New mandelbrot.rs #2

Schroedingers-Hat · 2015-05-19T00:28:18Z

Still completely green to rust, wound up creating a new version rather than fixing the old because it was easier to understand this way. LLVM seems to vectorise it reasonably well and seems to run in about 2.5x the c time on my system.

TeXitoi · 2015-05-19T07:08:27Z

Thanks for contributing!

Llvm does not autovectorise if you are 2.5 times slower. Simd can only double the performances. We can be only 2 times slower and I hope your implementation will be that fast :)

TeXitoi · 2015-05-19T07:11:08Z

src/mandelbrot.rs

+//
+// contributed by the Rust Project Developers
+// contributed by TeXitoi
+// contributed by Matt Watson


If you do not use the original version, you can remove the rust project line.

My contribution must be the last one as, according to the rules of the benchmark game, the last contributor must be the person that submit the benchmark. Or you can keep this order, but then you must propose yourself the benchmark.

Schroedingers-Hat · 2015-05-19T08:01:12Z

Thanks for the tips, as I said my understanding of rust is nearly nil (and I wouldn't consider myself a very experienced programmer in general).

When I said this (and n_body) were being vectorized it was because i was looking at the emitted ASM. LLVM is often making decent use of SSE3 instructions to save itself time (although it appears that it's quite fragile and broke it at some point as it's now only storing one variable in each xmm).
Here's an example from godbot. It saves some instructions on mbrotpt (may not be optimal), and I added that shift function just to play around.

I'm pretty sure most of the 2.5x slowdown is coming from other overhead such as not caching the xy values, not exploiting symmetry and generally writing code that is a bit noobish.

TeXitoi · 2015-05-19T08:03:11Z

src/mandelbrot.rs

+            std::io::stdout().write(&rows[i]).ok().expect("Could not write to stdout");
+        }
+    }
+    io::stdout().flush().ok().expect("Could not flush stdout");


Stdout will be executed and locked several times. Even if it must not be the bottleneck, we can avoid it.

Calling unwrap on a result is most of the time as good as calling ok().unwrap().

And this loop can be written to avoid array indexing.

let stdout_unlocked = std::io::stdout(); let mut stdout = stdout_unlocked.lock(); for row in handles.into_iter().flat_map(|h| h.join().unwrap().into_iter()) { stdout.write_all(&row).unwrap(); } stdout.flush().unwrap();

TeXitoi · 2015-05-19T08:14:43Z

Shure, llvm does a good job here.

The benchmark rules disallow you to use the symmetry of the image on this benchmark.

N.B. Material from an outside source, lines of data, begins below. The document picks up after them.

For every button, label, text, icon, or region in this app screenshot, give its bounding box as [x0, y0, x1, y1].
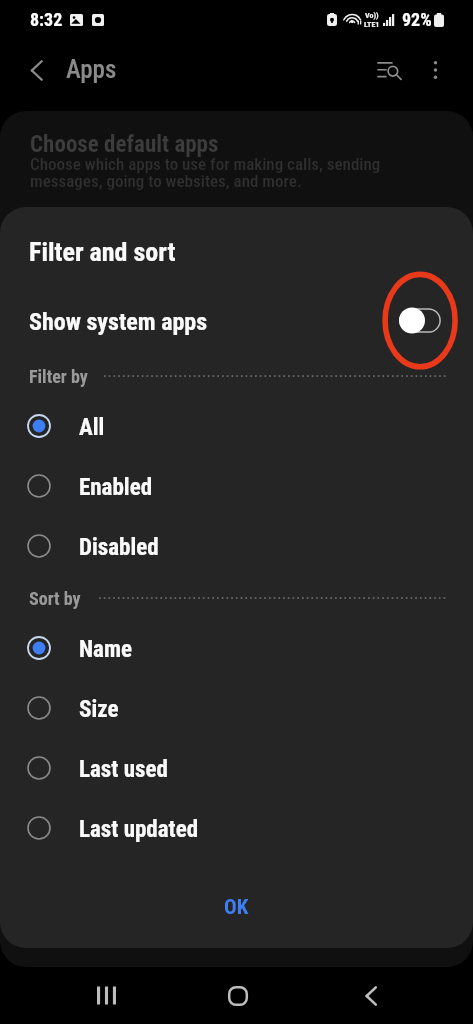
staticText: Last updated [79, 816, 199, 843]
button[interactable]: Recent apps [66, 967, 146, 1024]
staticText: Apps [66, 55, 117, 84]
button[interactable]: Search [366, 46, 414, 94]
staticText: Last used [79, 756, 168, 783]
staticText: 92% [402, 9, 432, 30]
button[interactable]: Show system apps [399, 308, 441, 333]
button[interactable]: OK [0, 880, 473, 934]
button[interactable]: Disabled [0, 516, 473, 576]
button[interactable]: Last used [0, 738, 473, 798]
staticText: Size [79, 696, 119, 723]
staticText: LTE1 [364, 20, 380, 29]
button[interactable]: All [0, 396, 473, 456]
button[interactable]: Last updated [0, 798, 473, 858]
button[interactable]: Navigate up [12, 46, 60, 94]
staticText: Sort by [29, 588, 81, 609]
staticText: Enabled [79, 474, 153, 501]
staticText: Choose which apps to use for making call… [30, 154, 449, 191]
button[interactable]: More options [421, 46, 449, 94]
button[interactable]: Size [0, 678, 473, 738]
button[interactable]: Enabled [0, 456, 473, 516]
button[interactable]: Back [331, 967, 411, 1024]
staticText: Name [79, 636, 132, 663]
staticText: Vo)) [365, 11, 379, 20]
staticText: Filter by [29, 366, 88, 387]
button[interactable]: Name [0, 618, 473, 678]
button[interactable]: Show system apps [0, 293, 473, 347]
staticText: Show system apps [29, 308, 208, 336]
staticText: OK [224, 895, 249, 920]
staticText: 8:32 [30, 9, 63, 30]
staticText: Filter and sort [29, 237, 176, 267]
staticText: Choose default apps [30, 131, 219, 158]
staticText: All [79, 414, 105, 441]
button[interactable]: Home [198, 967, 278, 1024]
button[interactable]: Choose default apps [0, 111, 473, 967]
staticText: Disabled [79, 534, 159, 561]
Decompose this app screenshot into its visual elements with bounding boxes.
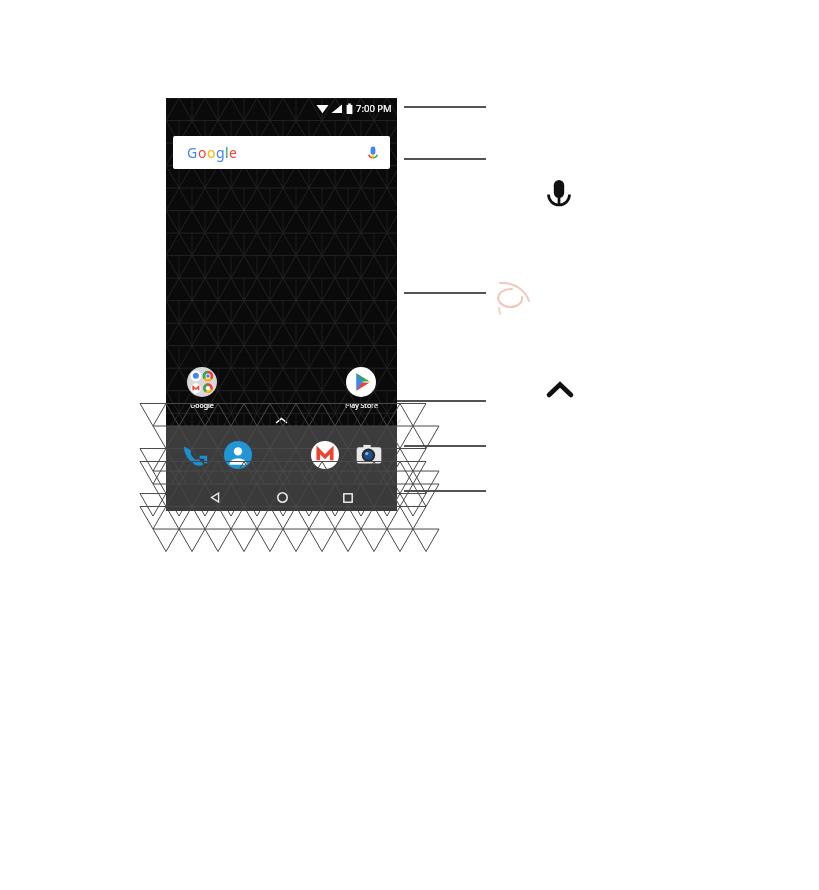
staticText: Play Store [345, 401, 378, 411]
staticText: 7:00 PM [356, 102, 392, 115]
button[interactable]: G [173, 136, 390, 169]
staticText: G [187, 143, 198, 162]
other: Play Store [346, 367, 376, 397]
staticText: Google [190, 401, 214, 411]
button[interactable]: Open all apps [166, 415, 397, 426]
button[interactable]: Gmail [311, 441, 339, 469]
button[interactable]: Play Store [335, 367, 387, 411]
button[interactable]: Phone [180, 441, 208, 469]
other: Google folder [187, 367, 217, 397]
button[interactable]: Voice search microphone [543, 176, 575, 208]
button[interactable]: Home [265, 484, 299, 511]
staticText: o [198, 143, 207, 162]
button[interactable]: Recent apps [331, 484, 365, 511]
button[interactable]: Voice search [365, 145, 381, 161]
button[interactable]: Back [198, 484, 232, 511]
button[interactable]: Contacts [224, 441, 252, 469]
button[interactable]: Camera [355, 441, 383, 469]
button[interactable]: Google folder [176, 367, 228, 411]
staticText: l [225, 143, 229, 162]
staticText: e [229, 143, 237, 162]
staticText: o [207, 143, 216, 162]
button[interactable]: Open all apps [545, 378, 575, 404]
staticText: g [216, 143, 225, 162]
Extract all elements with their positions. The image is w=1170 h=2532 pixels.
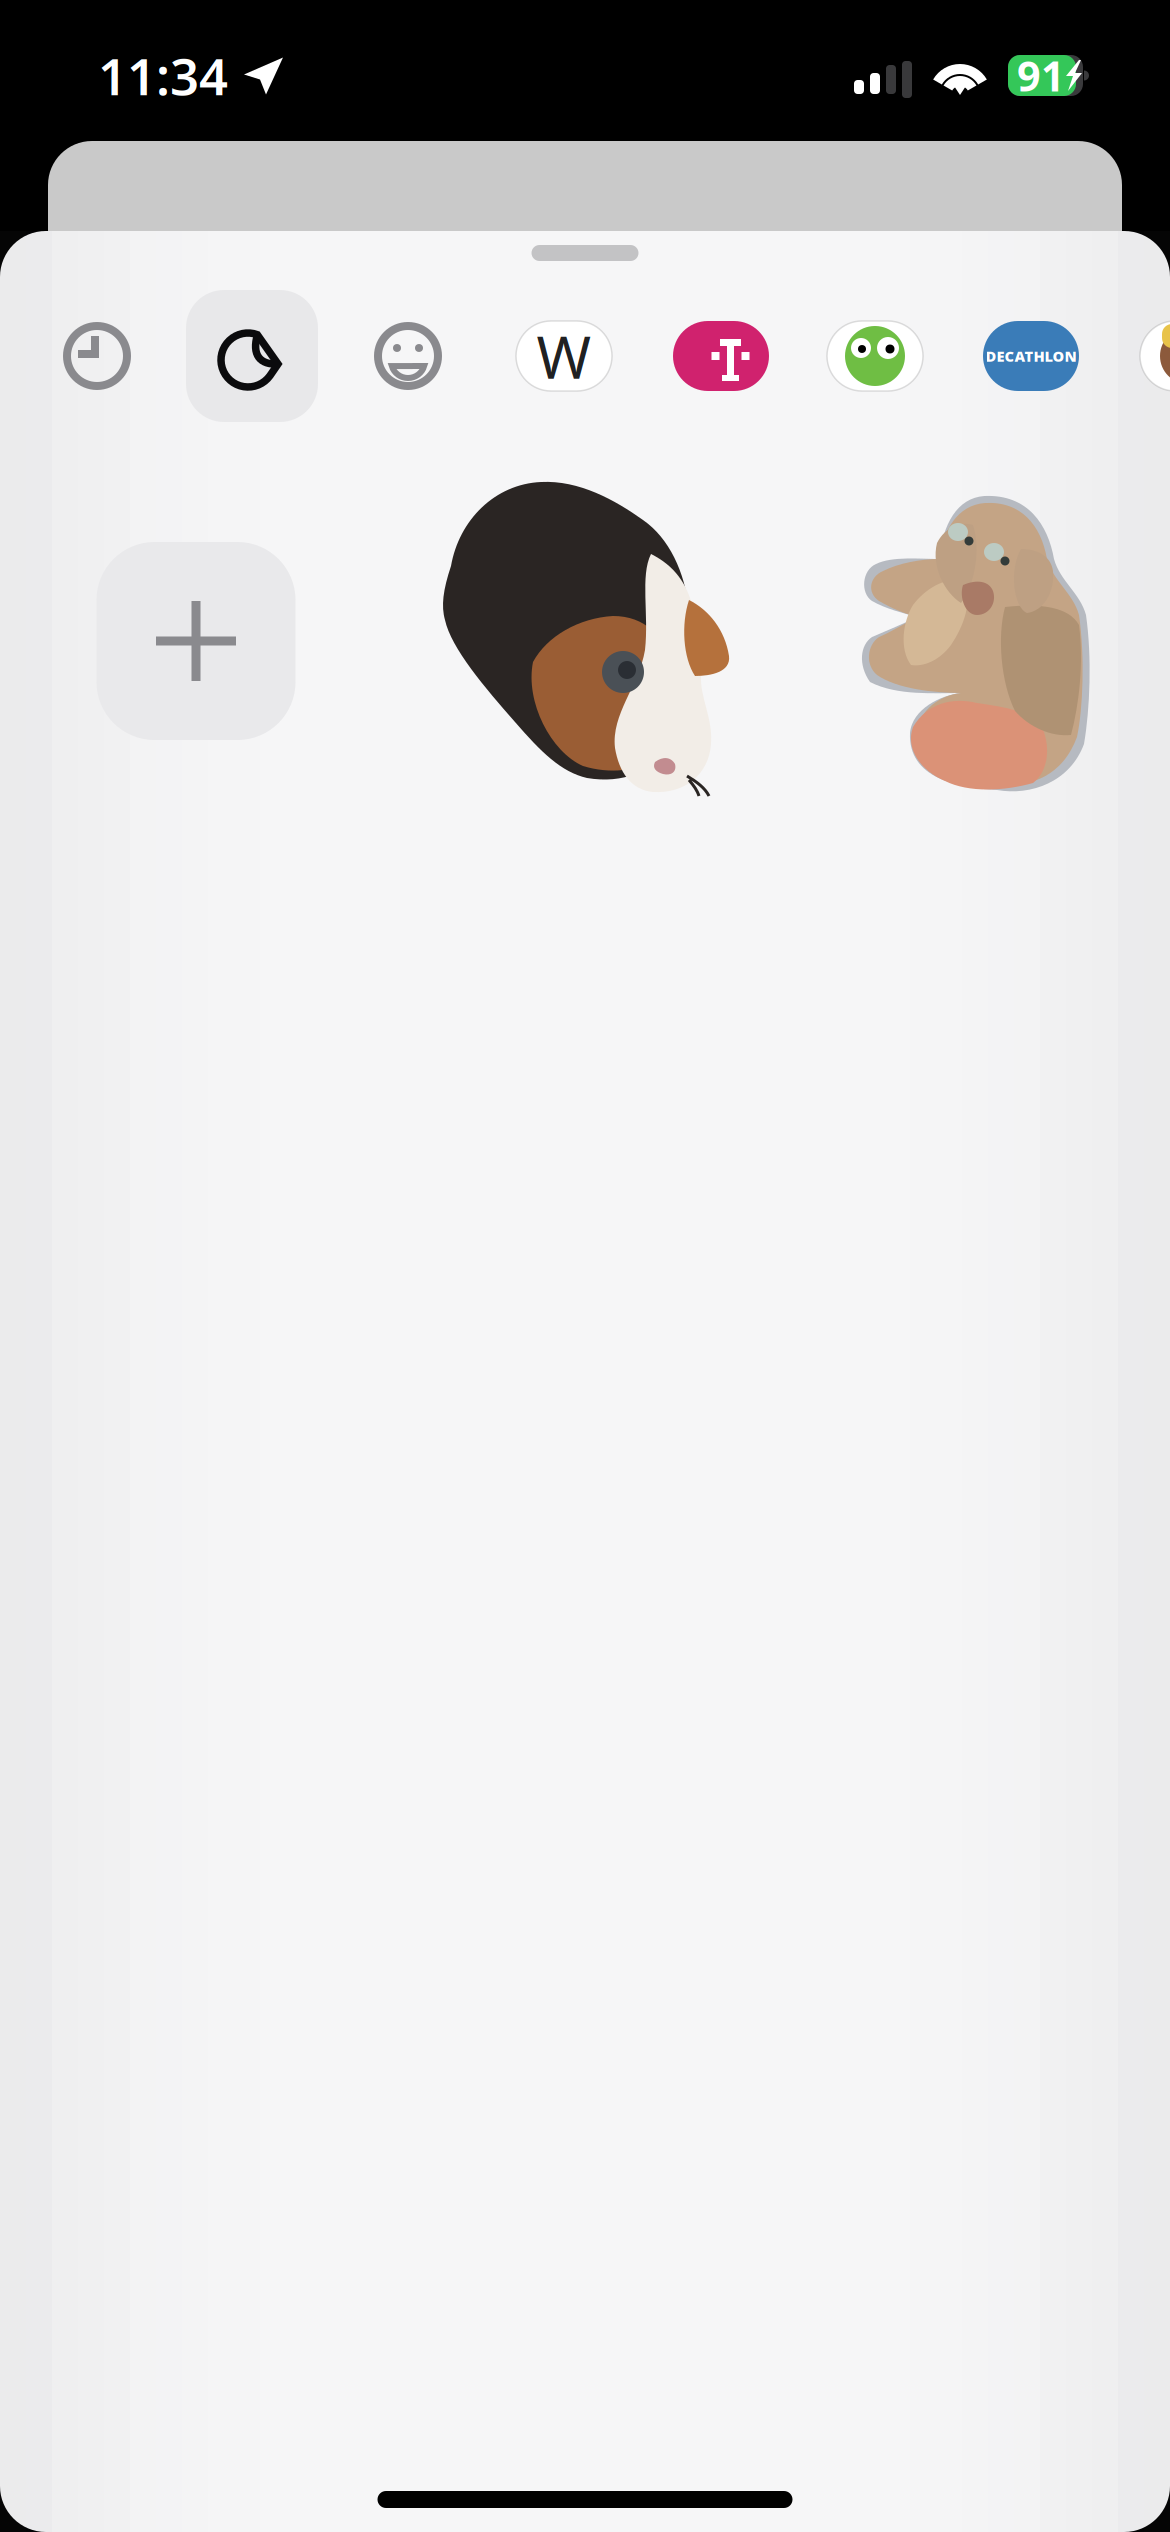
staticText: DECATHLON (986, 346, 1076, 366)
staticText: ★ (1168, 339, 1170, 369)
staticText: 11:34 (98, 42, 228, 109)
button[interactable] (809, 290, 941, 422)
staticText: 91 (1017, 48, 1065, 103)
button[interactable]: Add sticker (96, 542, 296, 740)
button[interactable] (655, 290, 787, 422)
button[interactable]: W (498, 290, 630, 422)
button[interactable] (186, 290, 318, 422)
button[interactable] (31, 290, 163, 422)
staticText: W (536, 317, 592, 395)
button[interactable]: Guinea pig sticker (437, 480, 731, 796)
button[interactable]: ★ (1122, 290, 1170, 422)
button[interactable] (342, 290, 474, 422)
button[interactable]: Dog sticker (865, 497, 1089, 787)
button[interactable]: DECATHLON (965, 290, 1097, 422)
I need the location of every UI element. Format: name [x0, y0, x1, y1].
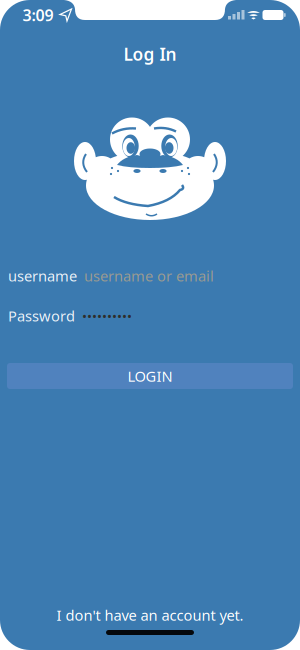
secureTextField[interactable]: **********: [82, 307, 300, 325]
textField[interactable]: username or email: [84, 266, 300, 286]
staticText: username or email: [84, 266, 214, 286]
button[interactable]: LOGIN: [7, 363, 293, 389]
button[interactable]: I don't have an account yet.: [56, 605, 244, 625]
staticText: Password: [8, 306, 75, 326]
staticText: 3:09: [22, 4, 54, 26]
staticText: username: [8, 266, 77, 286]
staticText: I don't have an account yet.: [56, 605, 244, 625]
staticText: LOGIN: [128, 366, 172, 386]
staticText: ••••••••••: [82, 307, 132, 325]
staticText: Log In: [124, 42, 176, 66]
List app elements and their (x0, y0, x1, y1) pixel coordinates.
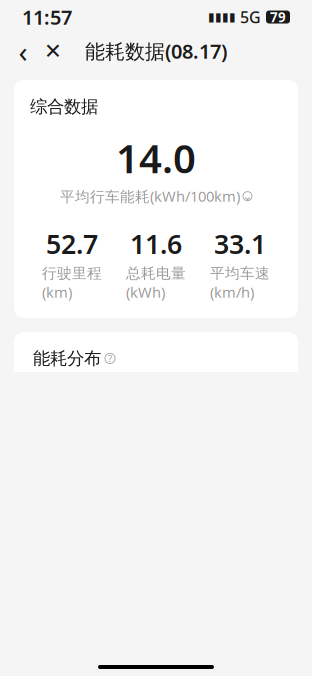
staticText: 平均行车能耗(kWh/100km) (60, 186, 240, 206)
staticText: 能耗数据(08.17) (85, 38, 227, 64)
staticText: 总耗电量(kWh) (126, 264, 186, 302)
staticText: 79 (270, 8, 286, 26)
staticText: 综合数据 (30, 96, 98, 117)
staticText: 11.6 (130, 226, 182, 261)
staticText: 52.7 (46, 226, 98, 261)
staticText: 行驶里程(km) (42, 264, 102, 302)
staticText: ‹ (18, 32, 28, 70)
button[interactable]: Close (38, 34, 68, 68)
staticText: 5G (240, 6, 261, 28)
staticText: 14.0 (116, 131, 196, 184)
staticText: 能耗分布 (33, 348, 101, 369)
staticText: ? (108, 352, 112, 365)
staticText: 11:57 (22, 4, 72, 30)
staticText: 33.1 (214, 226, 266, 261)
staticText: ⌄ (242, 189, 252, 203)
staticText: 平均车速(km/h) (210, 264, 270, 302)
staticText: ▮▮▮▮ (208, 10, 236, 24)
button[interactable]: Back (8, 34, 38, 68)
staticText: ✕ (44, 39, 62, 63)
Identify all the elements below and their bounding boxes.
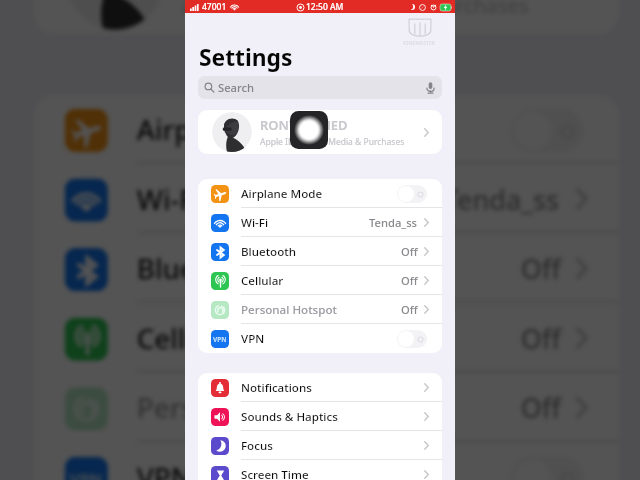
staticText: 12:50 AM xyxy=(306,1,344,13)
staticText: Notifications xyxy=(241,380,312,396)
button[interactable]: Airplane Mode toggle, off xyxy=(397,185,427,203)
staticText: Focus xyxy=(241,438,273,454)
button[interactable]: Voice search xyxy=(423,79,437,96)
staticText: RONY AHMED xyxy=(260,116,348,134)
staticText: Search xyxy=(218,80,254,95)
button[interactable]: RONY AHMED xyxy=(34,0,619,34)
staticText: Cellular xyxy=(241,273,284,289)
staticText: Bluetooth xyxy=(241,244,296,260)
staticText: Wi-Fi xyxy=(241,215,269,231)
staticText: Off xyxy=(401,302,418,317)
staticText: Sounds & Haptics xyxy=(241,409,338,425)
staticText: VPN xyxy=(213,335,227,344)
button[interactable]: Cellular xyxy=(34,303,619,373)
button[interactable]: Personal Hotspot xyxy=(34,373,619,442)
staticText: Tenda_ss xyxy=(369,215,418,230)
staticText: KINEMASTER xyxy=(403,40,436,47)
staticText: Wi-Fi xyxy=(137,181,204,219)
button[interactable]: VPN toggle, off xyxy=(397,330,427,348)
button[interactable]: RONY AHMED xyxy=(198,110,442,154)
button[interactable]: Bluetooth xyxy=(34,234,619,303)
button[interactable]: Screen Time xyxy=(198,460,442,480)
staticText: Bluetooth xyxy=(137,250,269,289)
button[interactable]: VPN xyxy=(34,442,619,480)
staticText: Apple ID, iCloud, Media & Purchases xyxy=(182,0,530,20)
staticText: Off xyxy=(401,244,418,259)
staticText: Off xyxy=(521,250,562,286)
staticText: Personal Hotspot xyxy=(241,302,337,318)
button[interactable]: Airplane Mode xyxy=(34,94,619,164)
staticText: Apple ID, iCloud, Media & Purchases xyxy=(260,136,405,148)
staticText: Settings xyxy=(199,42,293,73)
staticText: Personal Hotspot xyxy=(137,390,367,428)
staticText: Off xyxy=(401,273,418,288)
button[interactable]: Search xyxy=(198,76,442,99)
staticText: Off xyxy=(521,320,562,356)
button[interactable]: Wi-Fi xyxy=(34,164,619,234)
staticText: Tenda_ss xyxy=(444,181,562,217)
staticText: Screen Time xyxy=(241,467,309,480)
button[interactable]: Focus xyxy=(198,431,442,460)
staticText: 47001 xyxy=(202,1,227,13)
staticText: VPN xyxy=(137,459,194,480)
button[interactable]: Bluetooth xyxy=(198,237,442,266)
button[interactable]: Airplane Mode xyxy=(198,179,442,208)
button[interactable]: VPN xyxy=(198,324,442,353)
staticText: Airplane Mode xyxy=(241,186,323,202)
staticText: Off xyxy=(521,390,562,426)
button[interactable]: Wi-Fi xyxy=(198,208,442,237)
staticText: VPN xyxy=(70,469,103,480)
staticText: Cellular xyxy=(137,320,240,358)
staticText: Airplane Mode xyxy=(137,111,334,150)
button[interactable]: Sounds & Haptics xyxy=(198,402,442,431)
button[interactable]: Cellular xyxy=(198,266,442,295)
button[interactable]: Personal Hotspot xyxy=(198,295,442,324)
button[interactable]: Notifications xyxy=(198,373,442,402)
staticText: VPN xyxy=(241,331,265,347)
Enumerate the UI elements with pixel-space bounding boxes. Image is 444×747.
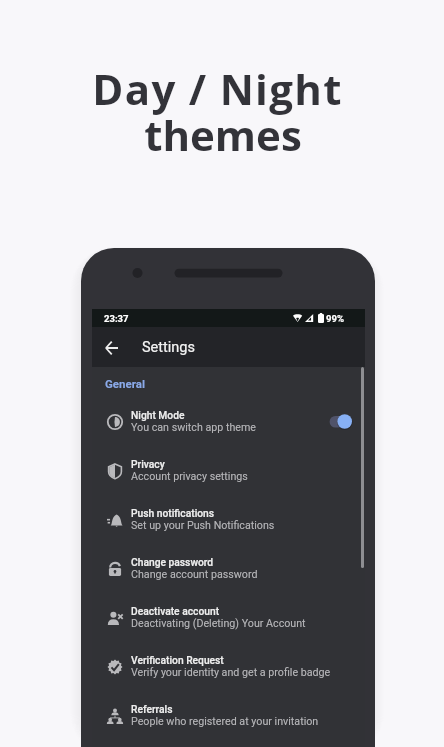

Unrolling the loop to compute the mandelbrot suite 2 elements by 2 by using simd has proved in the past a speedup of about 2.

Schroedingers-Hat · 2015-05-19T08:39:44Z

Unrolling the loop to compute the mandelbrot suite 2 elements by 2 by using simd has proved in the past a speedup of about 2.

Ah, that would make a lot more sense. I was trying to convince it to use the vector instructions on the individual complex numbers (it was working more like this when I last looked at the asm), but as you can see it doesn't really save much time and LLVM happily ignores the possibility when it sees ways to optimize elsewhere..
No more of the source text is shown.